Native Americans are one of the most under-counted groups in the decennial U.S. Census. But a Native activist group is working to change that this year, at least in Montana.
Outreach workers hired by Montana Native Vote are promoting participation in the 2020 census by handing out “pledge cards” to people on reservations. The cards are filled out by individuals and will be mailed to them as a reminder shortly before the census begins in the spring.
Ensuring every resident is counted is particularly important from a financial standpoint. The state has received about $2,000 a year in federal funding for each resident counted in the 2010 census, and that money helps support programs like Head Start, school lunches and public housing.

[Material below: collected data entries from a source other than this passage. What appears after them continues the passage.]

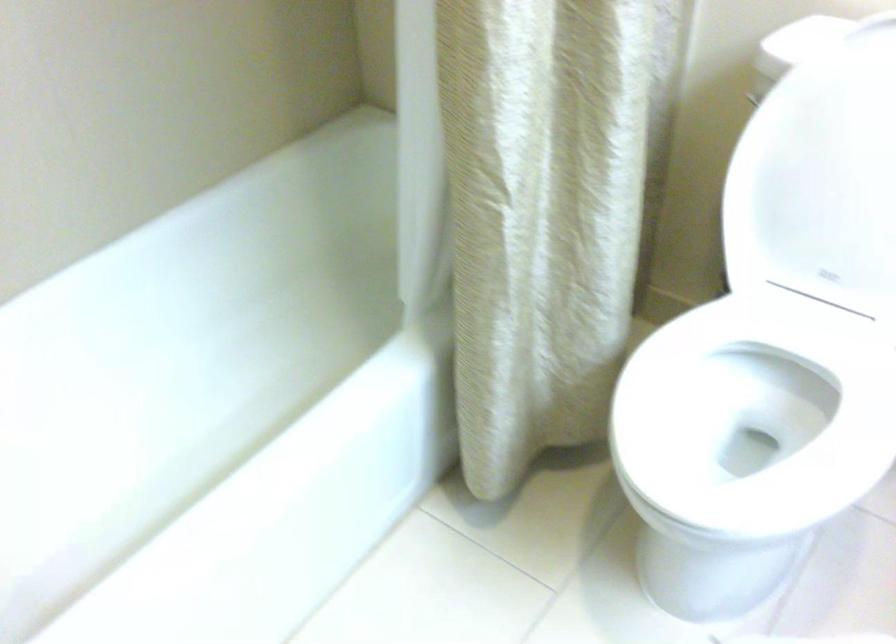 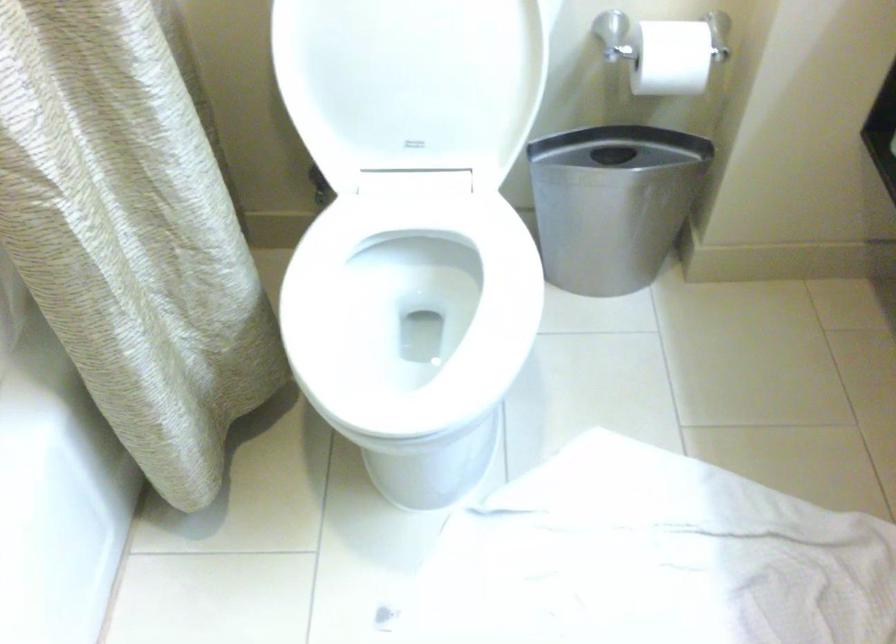 Question: The camera is either moving clockwise (left) or counter-clockwise (right) around the object. The first image is from the beginning of the video and the second image is from the end. Is the camera moving left or right when shooting the video?

Choices:
 (A) Left
 (B) Right

Answer: (A) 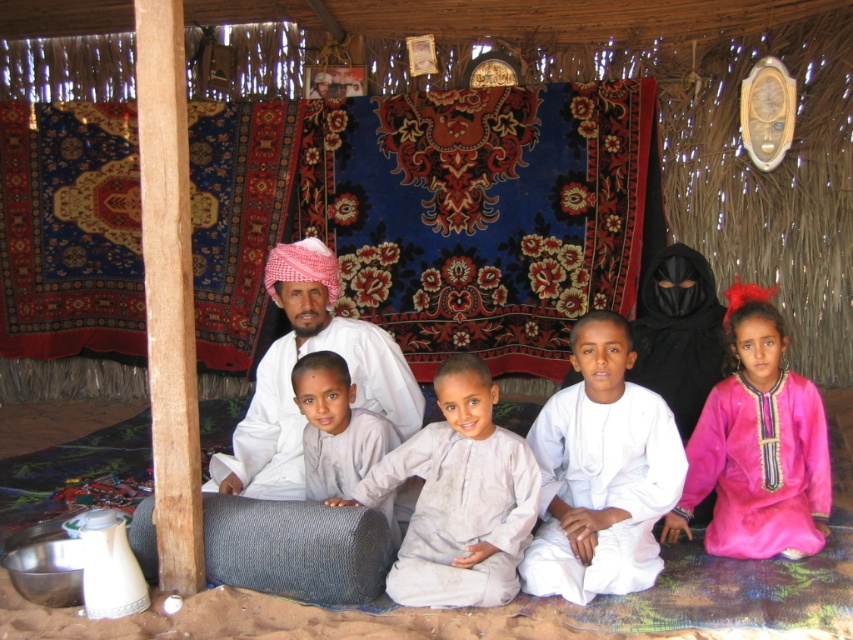 Between pink satin dress at center and white cotton clothing at center, which one is positioned higher?

Positioned higher is pink satin dress at center.

Is pink satin dress at center to the right of white cotton clothing at center from the viewer's perspective?

Correct, you'll find pink satin dress at center to the right of white cotton clothing at center.

Who is more distant from viewer, (788, 422) or (262, 529)?

The point (788, 422) is more distant.

You are a GUI agent. You are given a task and a screenshot of the screen. Output one action in this format:
    pyautogui.click(x=<x>, y=<y>)
    Task: Click on the pink satin dress at center
    
    Given the screenshot: What is the action you would take?
    pyautogui.click(x=758, y=445)

Does light gray cotton shirt at center appear under light beige fabric at center?

Indeed, light gray cotton shirt at center is positioned under light beige fabric at center.

Can you confirm if light gray cotton shirt at center is positioned to the left of light beige fabric at center?

No, light gray cotton shirt at center is not to the left of light beige fabric at center.

Does point (486, 400) lie in front of point (306, 477)?

Yes, it is in front of point (306, 477).

Identify the location of light gray cotton shirt at center. This screenshot has width=853, height=640. tap(459, 497).

Does point (355, 540) lie in front of point (349, 406)?

Yes.

Is white cotton clothing at center taller than light beige fabric at center?

In fact, white cotton clothing at center may be shorter than light beige fabric at center.

Between point (317, 566) and point (366, 456), which one is positioned behind?

Positioned behind is point (366, 456).

Where is `white cotton clothing at center`? The image size is (853, 640). white cotton clothing at center is located at coordinates (296, 548). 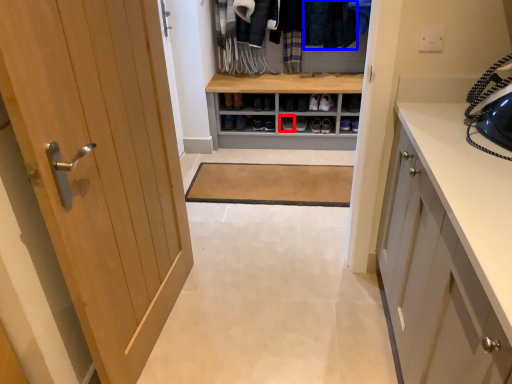 Question: Which object appears farthest to the camera in this image, footwear (highlighted by a red box) or clothing (highlighted by a blue box)?

Choices:
 (A) footwear
 (B) clothing

Answer: (A) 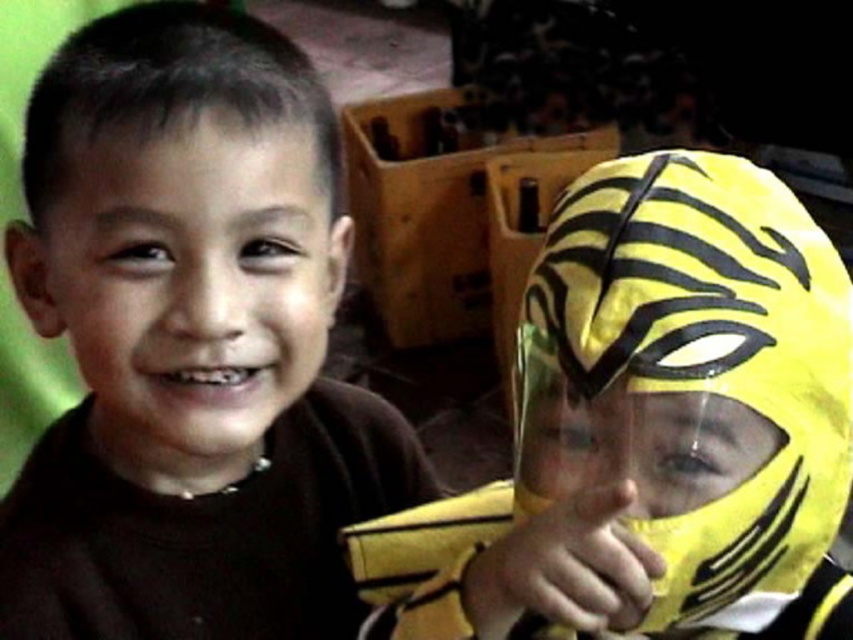 Question: Which object appears farthest from the camera in this image?

Choices:
 (A) brown matte shirt at center
 (B) yellow fabric mask at right
 (C) matte brown face at left

Answer: (A)

Question: From the image, what is the correct spatial relationship of brown matte shirt at center in relation to yellow fabric mask at right?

An accurate count is also necessary to ensure communities and the state receive the right number of government representatives. Montana might even regain its second seat in the U.S. House of Representatives if all of its residents are counted this year.
Education is the key to achieving a robust 2020 census, and groups like Montana Native Vote are doing good work to help make that happen.
In a move all Montanans should be able to celebrate, Congress and President Trump recently approved a new law aimed at combating robocalls.
The federal TRACED Act signed into law in December requires telecom carries to develop free ID services to help consumers identify who is calling and increases the penalties for unauthorized calls.
All three members of Montana’s congressional delegation cosponsored the bill to help curb these calls, which are not just an annoyance but also a way for scammers to take advantage of people.
Although this won’t immediately solve the problem, it certainly won’t hurt.
Montana residents are lucky to have firefighters like Helena’s own Chris Spliethof.
The Montana firefighter of the year for 2019, Spliethof has been with the Montana Department of Natural Resources and Conservation since 2008 and is now the acting fire management officer for the Helena area.
As incident commander for the initial attack on the 5,000-acre North Hills fire near Helena in July, he helped lead a firefighting effort that saved all of the nearly 500 homes that were evacuated.
Spliethof runs toward danger as others are running away from it.
This is a sign of a true hero, and we are grateful for everything Spliethof has done for our community and our state.
This is the opinion of the Independent Record editorial board.